0
votes

On our live system we've suddenly started encountering errors, where Service Fabric is failing to do failovers. The system was last deployed back in May and has been running fine since then. We have not installed any updates on the VMs. The error message is:

Error event: SourceId='System.RA', Property='ReplicaChangeRoleStatus'. Replica had multiple failures during change role on _stdNT_4. API call: IStatefulServiceReplica.ChangeRole(P); Error = System.Fabric.FabricObjectClosedException (-2147017730) The object is closed. System.Runtime.InteropServices.COMException (-2147017730) Exception from HRESULT: 0x80071BFE at System.Runtime.ExceptionServices.ExceptionDispatchInfo.Throw() at System.Runtime.CompilerServices.TaskAwaiter.HandleNonSuccessAndDebuggerNotification(Task task) at Microsoft.ServiceFabric.Services.Remoting.V1.FabricTransport.Runtime.FabricTransportServiceRemotingListener.<>c__DisplayClass10_0.<b__0>d.MoveNext() --- End of stack trace from previous location where exception was thrown --- at System.Runtime.ExceptionServices.ExceptionDispatchInfo.Throw() at System.Runtime.CompilerServices.TaskAwaiter.HandleNonSuccessAndDebuggerNotification(Task task) at Microsoft.ServiceFabric.Services.Runtime.StatefulServiceReplicaAdapter.d__26.MoveNext() --- End of stack trace from previous location where exception was thrown --- at System.Runtime.ExceptionServices.ExceptionDispatchInfo.Throw() at System.Runtime.CompilerServices.TaskAwaiter.HandleNonSuccessAndDebuggerNotification(Task task) at Microsoft.ServiceFabric.Services.Runtime.StatefulServiceReplicaAdapter.d__18.MoveNext() For more information see: http://aka.ms/sfhealth

We also see System.Fabric.ServiceFabricException. An error occurred during this operation. Please check the trace logs for more information.
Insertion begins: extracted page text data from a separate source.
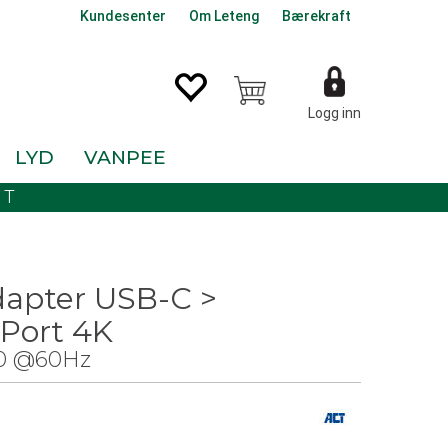
Kundesenter
Om Leteng
Bærekraft
Logg inn
LYD
VANPEE
KT
apter USB-C >
yPort 4K
0 @60Hz
0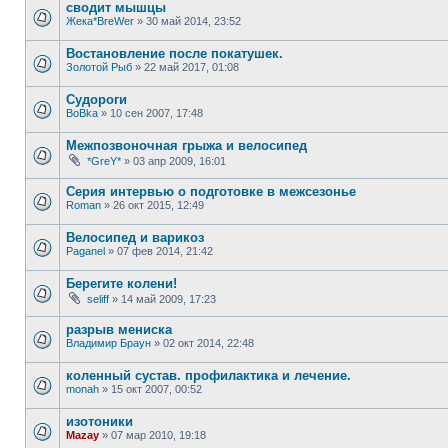
сводит мышцы
Жека*BreWer
»
30 май 2014, 23:52
Востановление после покатушек.
Золотой Рыб
»
22 май 2017, 01:08
Судороги
BoBka
»
10 сен 2007, 17:48
Межпозвоночная грыжа и велосипед
*GreY*
»
03 апр 2009, 16:01
Серия интервью о подготовке в межсезонье
Roman
»
26 окт 2015, 12:49
Велосипед и варикоз
Paganel
»
07 фев 2014, 21:42
Берегите колени!
seliff
»
14 май 2009, 17:23
разрыв мениска
Владимир Браун
»
02 окт 2014, 22:48
коленный сустав. профилактика и лечение.
monah
»
15 окт 2007, 00:52
изотоники
Mazay
»
07 мар 2010, 19:18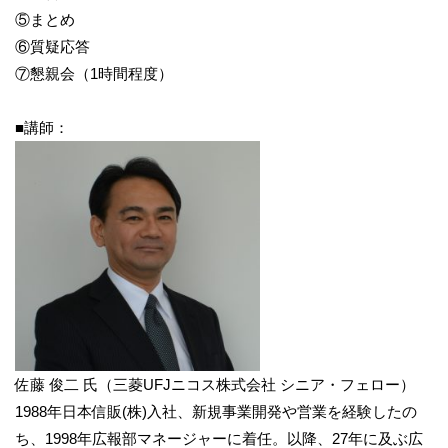
⑤まとめ
⑥質疑応答
⑦懇親会（1時間程度）
■講師：
佐藤 俊二 氏（三菱UFJニコス株式会社 シニア・フェロー）
1988年日本信販(株)入社、新規事業開発や営業を経験したの
ち、1998年広報部マネージャーに着任。以降、27年に及ぶ広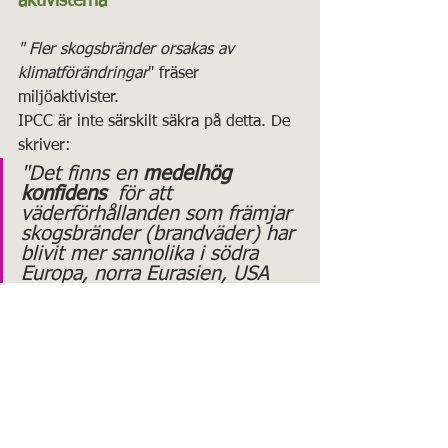
aktivisterna
" Fler skogsbränder orsakas av 
klimatförändringar
" fräser 
miljöaktivister.
IPCC är inte särskilt säkra på detta. De 
skriver:
"Det finns en 
medelhög 
konfidens
  för att 
väderförhållanden som främjar 
skogsbränder (brandväder) har 
blivit mer sannolika i södra 
Europa, norra Eurasien, USA 
och Australien under det 
senaste århundradet."
SAMMANFATTNING
Sammanfattningsvis hade 
arbetsgrupp 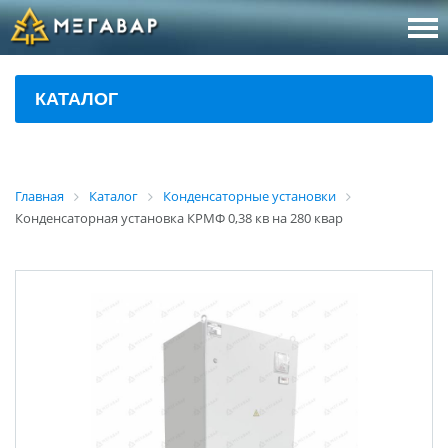
8 (800
За
КАТАЛОГ
sales@m
Об
Главная
Каталог
Конденсаторные установки
Конденсаторная установка КРМФ 0,38 кв на 280 квар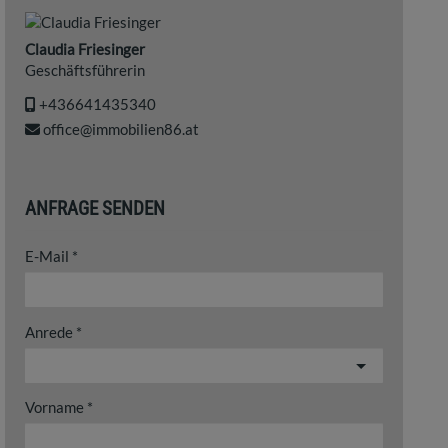
Claudia Friesinger
Geschäftsführerin
+436641435340
office@immobilien86.at
ANFRAGE SENDEN
E-Mail
Anrede
Vorname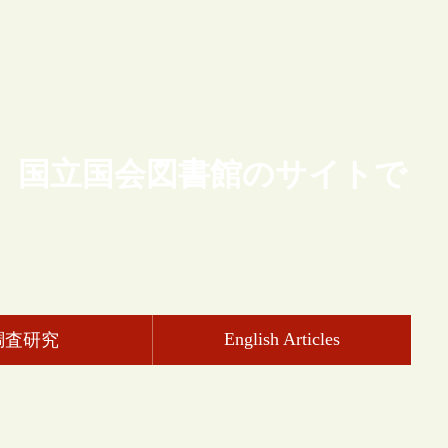
、国立国会図書館のサイトで
English Articles
調査研究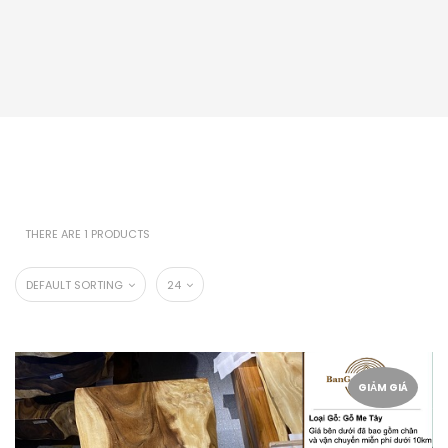
THERE ARE 1 PRODUCTS
DEFAULT SORTING
24
GIẢM GIÁ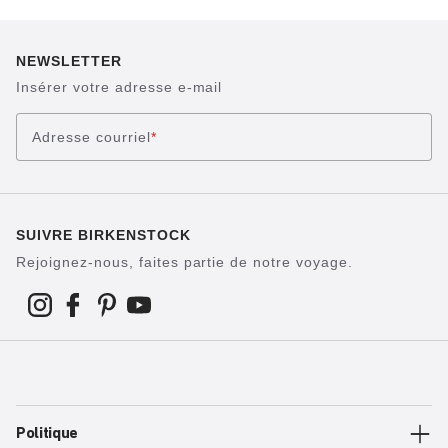
NEWSLETTER
Insérer votre adresse e-mail
Adresse courriel
*
SUIVRE BIRKENSTOCK
Rejoignez-nous, faites partie de notre voyage.
Politique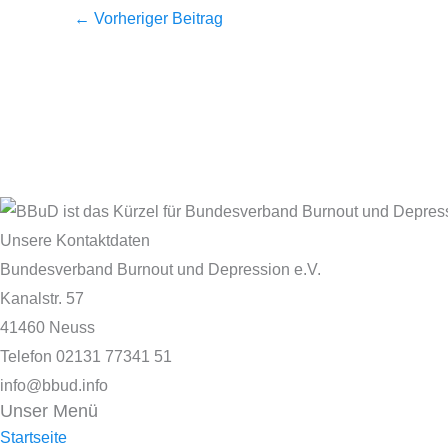
←
Vorheriger Beitrag
Unsere Kontaktdaten
Bundesverband Burnout und Depression e.V.
Kanalstr. 57
41460 Neuss
Telefon 02131 77341 51
info@bbud.info
Unser Menü
Startseite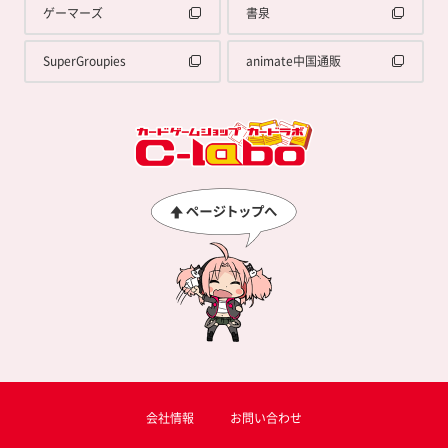
ゲーマーズ
書泉
SuperGroupies
animate中国通販
会社情報
お問い合わせ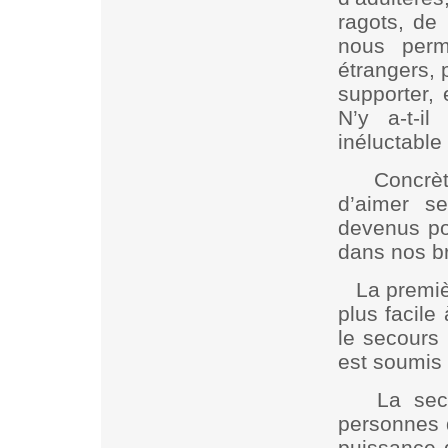
ragots, de
nous perm
étrangers, 
supporter,
N’y a-t-il
inéluctable
Concrèt
d’aimer s
devenus p
dans nos br
La premiè
plus facile 
le secours 
est soumis 
La sec
personnes 
puissance d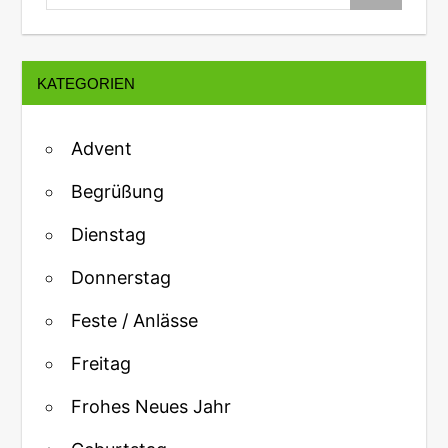
KATEGORIEN
Advent
Begrüßung
Dienstag
Donnerstag
Feste / Anlässe
Freitag
Frohes Neues Jahr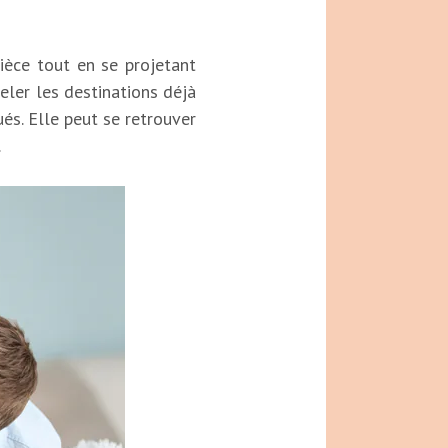
èce tout en se projetant
eler les destinations déjà
és. Elle peut se retrouver
.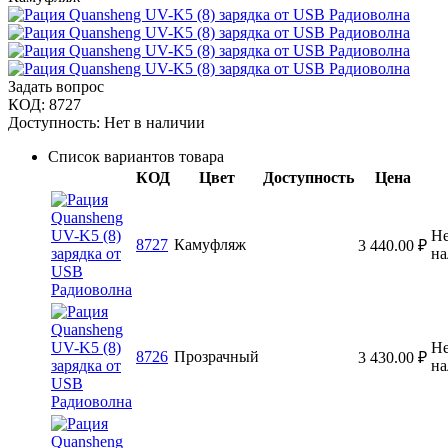
Задать вопрос
КОД:
8727
Доступность:
Нет в наличии
Список вариантов товара
КОД
Цвет
Доступность
Цена
Не
8727
Камуфляж
3 440.00
₽
на
Не
8726
Прозрачный
3 430.00
₽
на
I can't find any other useful errors in the traces, or in the Event log on the VMs.

The only interesting thing that that the only service that is affected is the only one of our services that's stateful. We made it stateful in the last release so that we could use actor reminders.

Once the cluster starts failing, it will keep moving the primary from one node to another forever. We fixed the problem by re-deploying to a fresh cluster, but the problem came back a few days later.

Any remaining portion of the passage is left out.